| Exercise goal |
Line count for "những": give the number of lines in the records below that hold it, and nothing else.
═══ Exercise material ═══
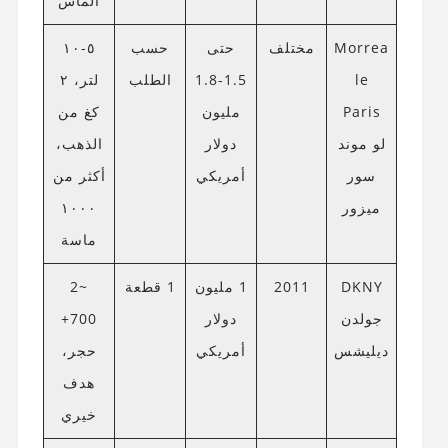
ألماس
Morrea
مختلف
حتى
حسب
٥-١٠
le
1.5-1.8
الطلب
لتر، ٢
Paris
مليون
كغ من
لو موند
دولار
الذهب،
سور
أمريكي
أكثر من
ميزور
١٠٠٠
ماسة
DKNY
2011
1 مليون
1 قطعة
~2
جولدن
دولار
700+
ديليشس
أمريكي
حجر،
هدف
خيري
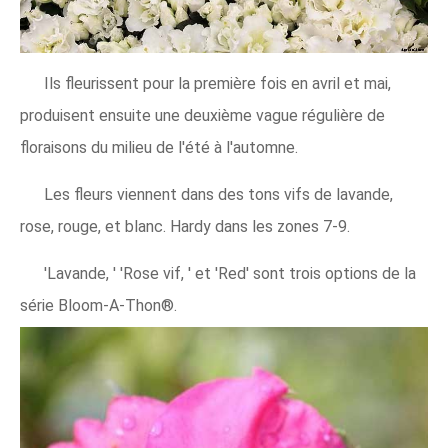
Ils fleurissent pour la première fois en avril et mai,
produisent ensuite une deuxième vague régulière de
floraisons du milieu de l'été à l'automne.
Les fleurs viennent dans des tons vifs de lavande,
rose, rouge, et blanc. Hardy dans les zones 7-9.
'Lavande, ' 'Rose vif, ' et 'Red' sont trois options de la
série Bloom-A-Thon®.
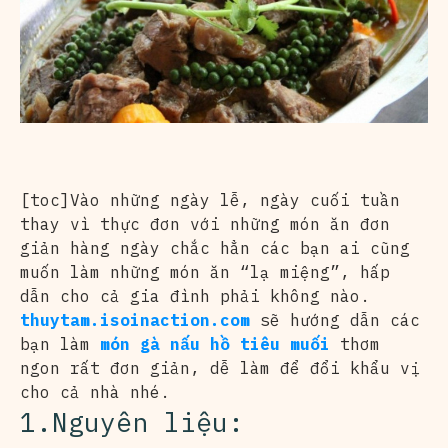
[toc]Vào những ngày lễ, ngày cuối tuần
thay vì thực đơn với những món ăn đơn
giản hàng ngày chắc hẳn các bạn ai cũng
muốn làm những món ăn “lạ miệng”, hấp
dẫn cho cả gia đình phải không nào.
thuytam.isoinaction.com
sẽ hướng dẫn các
bạn làm
món gà nấu hồ tiêu muối
thơm
ngon rất đơn giản, dễ làm để đổi khẩu vị
cho cả nhà nhé.
1.Nguyên liệu:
═══
| Task result |
3